WASHINGTON - President-elect Barack Obama formally announced yesterday that he will nominate Mary Schapiro, the chief executive officer of the Financial Industry Regulatory Authority, to become chairman of the Securities and Exchange Commission.

At a press conference in Chicago, Obama also announced that he will nominate Gary Gensler, a former Treasury official who spearheaded the transition team's search for a successor to outgoing SEC chairman Christopher Cox, to head the Commodity Futures Trading Commission. In addition, he said he will tap Daniel K. Tarullo, a professor at Georgetown University Law Center, to fill an open slot on the Federal Reserve Board of Governors. Once nominated, all three would have to be approved by the Senate.

The appointments come as Obama and federal lawmakers are poised to consider a major overhaul of financial services regulation and as the SEC has been repeatedly under the gun for acting too slowly to the financial crisis and failing to protect investors.

Schapiro, who is politically independent, previously served on the SEC from 1988 until 1994 - including a stint as acting chairman before Arthur Levitt was confirmed to lead the agency in July 1993. She also was chairman of the CFTC from 1994 to 1996.

She will become the first female chairman of the five-member panel in the agency's 75-year history, and will rejoin Elisse Walter, who worked at the SEC as deputy director of the corporation finance division while Schapiro was there and was Schapiro's senior vice president at FINRA until rejoining the commission as a member this summer.

Because of Schapiro's experience at both the SEC and CFTC, her appointment may signal that Obama will seek to merge the two organizations, an idea that has received some traction here.

Securities lawyers and muni market participants praised Obama's decision to nominate her, as well as her work at the SEC, CFTC, and NASD - now FINRA - which enforced rules written for muni broker-dealers by the Municipal Securities Rulemaking Board.

"She's coming in while financial market regulation is on the operating table and her leadership may have a great influence on what comes out of the operating room, including whatever happens, if anything, to munis," said Paul Maco, a partner at Vinson & Elkins LLP here who headed the SEC's office of municipal securities while Schapiro was a commissioner.

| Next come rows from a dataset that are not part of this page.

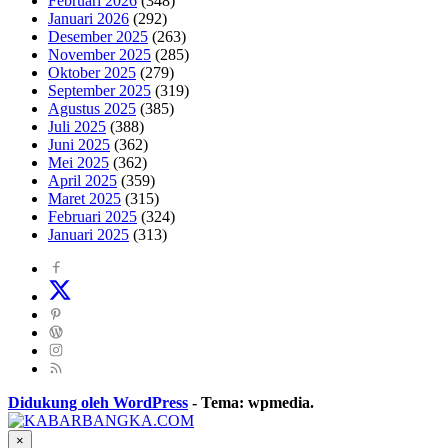
Februari 2026
(348)
Januari 2026
(292)
Desember 2025
(263)
November 2025
(285)
Oktober 2025
(279)
September 2025
(319)
Agustus 2025
(385)
Juli 2025
(388)
Juni 2025
(362)
Mei 2025
(362)
April 2025
(359)
Maret 2025
(315)
Februari 2025
(324)
Januari 2025
(313)
Didukung oleh WordPress
-
Tema: wpmedia.
×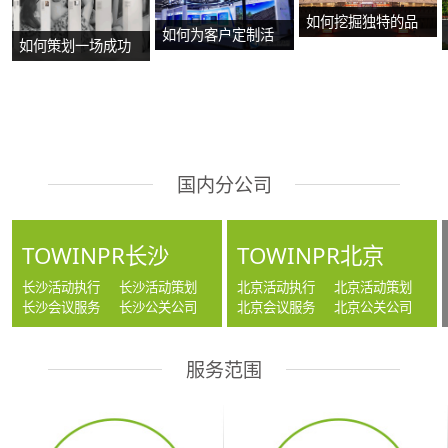
如何挖掘独特的品
如何为客户定制活
如何策划一场成功
牌故事？
动方案？
的沉浸式主题展
览？
国内分公司
TOWINPR长沙
TOWINPR北京
长沙活动执行
长沙活动策划
北京活动执行
北京活动策划
长沙会议服务
长沙公关公司
北京会议服务
北京公关公司
服务范围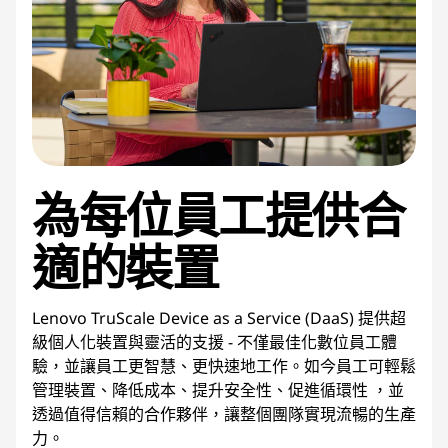
i
c
e
為每位員工提供合
適的裝置
Lenovo TruScale Device as a Service (DaaS) 提供超
級個人化裝置與靈活的支援 - 不僅最佳化數位員工體
驗，並讓員工更智慧、更快速地工作。如今員工可輕鬆
管理裝置、降低成本、提升安全性、促進循環性 ，並
透過值得信賴的合作夥伴，讓整個團隊實現流暢的生產
力。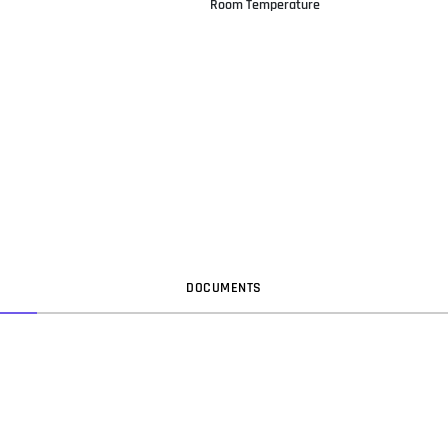
Room Temperature
DOC
UMENT
S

Richard Roberts, a principal at Roberts, Raheb & Gradler LLC whose term at the SEC was from 1990 to 1995 and partially overlapped with Schapiro's, said: "She's a great choice. She's always acted in a nonpartisan manner. She's smart, hardworking, experienced and very good with people."

"We are thrilled that Mary Schapiro has been nominated as chair of the SEC," said Lynnette Hotchkiss, executive director of the MSRB. "Her professional experience as a regulator is of the highest caliber and her focus on investor protection is unparalleled. The MSRB has a long history of working with Mary during her time at FINRA and earlier as an SEC commissioner, and we look forward to continued collaboration in her new role."

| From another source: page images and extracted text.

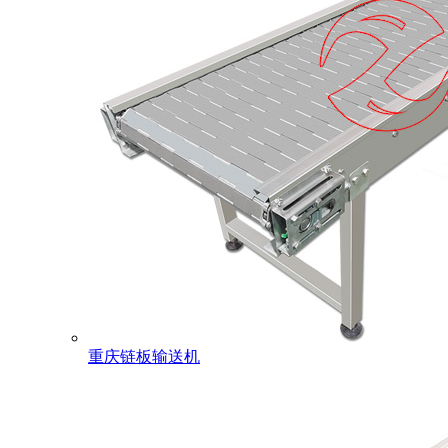
重庆链板输送机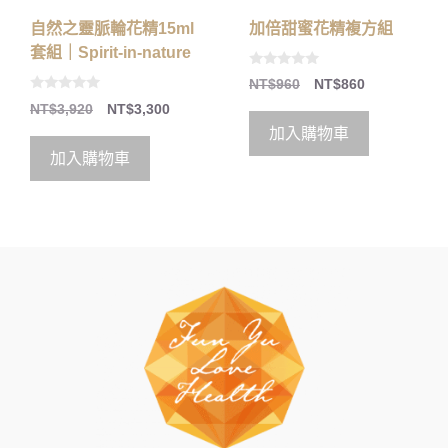
加倍甜蜜花精複方組
自然之靈脈輪花精15ml
套組｜Spirit-in-nature
0
NT$
960
NT$
860
o
0
u
NT$
3,920
NT$
3,300
o
t
u
o
加入購物車
t
f
o
5
加入購物車
f
5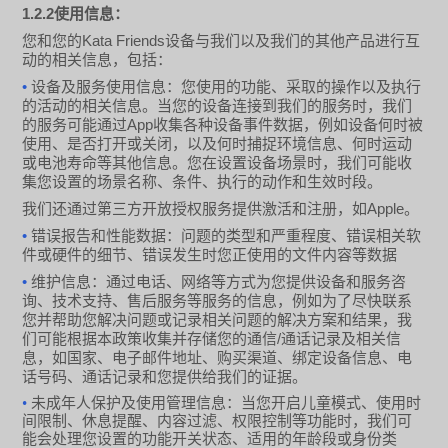
1.2.2
使用信息：
Kata Friends
您和您的
设备与我们以及我们的其他产品进行互
动的相关信息，包括：
•
设备及服务使用信息：您使用的功能、采取的操作以及执行
的活动的相关信息。当您的设备连接到我们的服务时，我们
App
的服务可能通过
收集各种设备事件数据，例如设备何时被
使用、是否打开或关闭，以及何时捕捉环境信息、何时运动
或电池寿命等其他信息。您在设置设备场景时，我们可能收
集您设置的场景名称、条件、执行的动作和生效时段。
Apple
我们还通过第三方开放授权服务提供激活和注册，如
。
•
错误报告和性能数据：问题的类型和严重程度、错误相关软
件或硬件的细节、错误发生时您正使用的文件内容等数据
•
维护信息：通过电话、网络等方式为您提供设备和服务咨
询、技术支持、售后服务等服务的信息，例如为了尽快联系
您并帮助您解决问题或记录相关问题的解决方案和结果，我
/
们可能根据本政策收集并存储您的通信
通话记录及相关信
息，如国家、电子邮件地址、购买渠道、绑定设备信息、电
话号码、通话记录和您提供给我们的证据。
•
未成年人保护及使用管理信息：当您开启儿童模式、使用时
间限制、休息提醒、内容过滤、权限控制等功能时，我们可
能会处理您设置的功能开关状态、适用的年龄段或身份类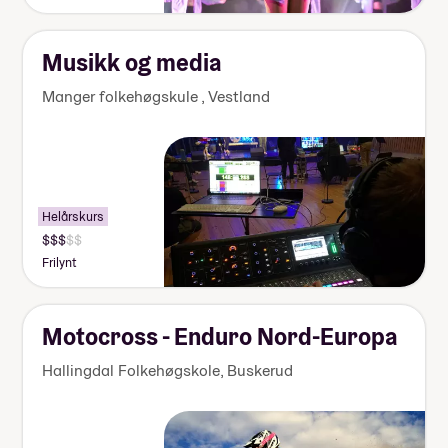
155
000
kr
Musikk og media
Manger folkehøgskule
,
Vestland
Helårskurs
Pris:
140
Frilynt
000-
155
000
kr
Motocross - Enduro Nord-Europa
Hallingdal Folkehøgskole
,
Buskerud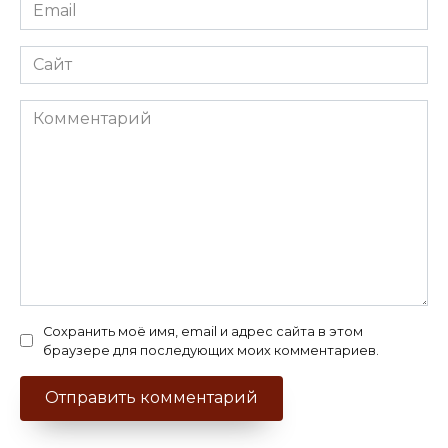
Email
*
Сайт
Комментарий
Сохранить моё имя, email и адрес сайта в этом
браузере для последующих моих комментариев.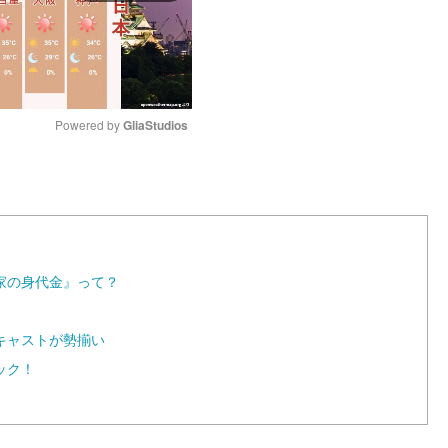
Powered by 
GliaStudios
M
u
t
e
家の身代金』って？
キャストが勢揃い
ック！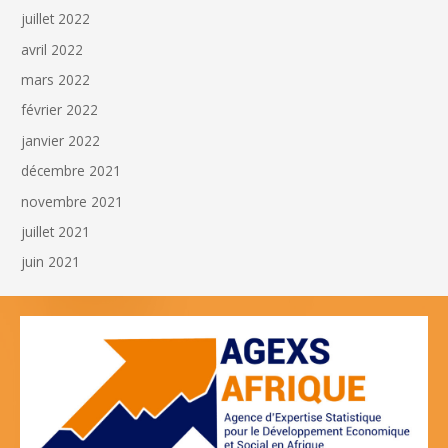
juillet 2022
avril 2022
mars 2022
février 2022
janvier 2022
décembre 2021
novembre 2021
juillet 2021
juin 2021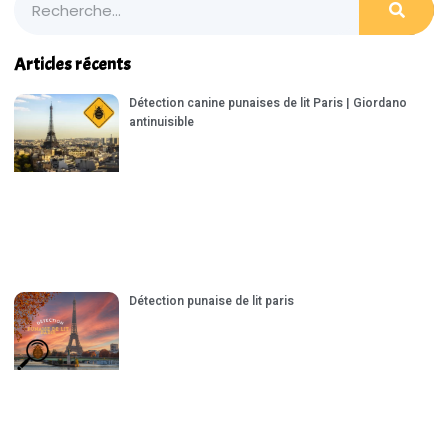
Articles récents
Détection canine punaises de lit Paris | Giordano
antinuisible
Détection punaise de lit paris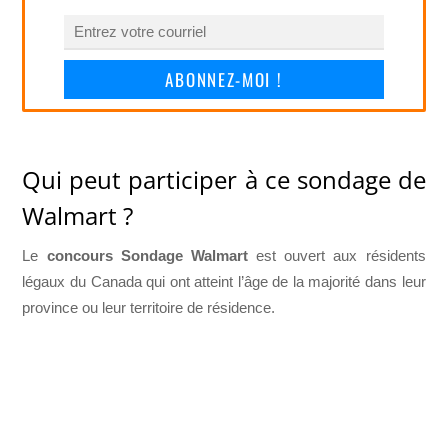
ABONNEZ-MOI !
Qui peut participer à ce sondage de
Walmart ?
Le
concours Sondage Walmart
est ouvert aux résidents
légaux du Canada qui ont atteint l’âge de la majorité dans leur
province ou leur territoire de résidence.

In leaving FINRA, Schapiro will agree to an enormous pay cut. Her fiscal 2007 compensation of $1.73 million, along with $233,236 in benefits and deferred compensation as well as $38,855 in expenses and other allowances, easily dwarves the $158,000 Cox will make this year, according to FINRA and other federal documents.

Sources said that Schapiro played a pivotal role in the mid-1990s for helping to resolve a dispute between the SEC, the MSRB, and NASD concerning the establishment of the board's Rule G-37, which was designed to curb pay-to-play practices in the muni market.

A furor erupted in 1996 after NASD provided multiple G-37 exemptions to broker-dealers, leading the SEC to rebuke the self-regulator for lax enforcement of the rule. At the time, Levitt described a "cultural problem" of failing to adequately self-police the securities industry.

Sources said that Schapiro, who had recently become president of the self-regulator's regulatory arm, ultimately acted to stop NASD from granting broad exemptions to the rule.

"She really put NASD on track in terms of enforcing MSRB rules," Maco said.

Levitt, who praised Schapiro's selection on Bloomberg Television, did not return a call to his cell phone for comment. Through a spokesman, Schapiro declined to comment.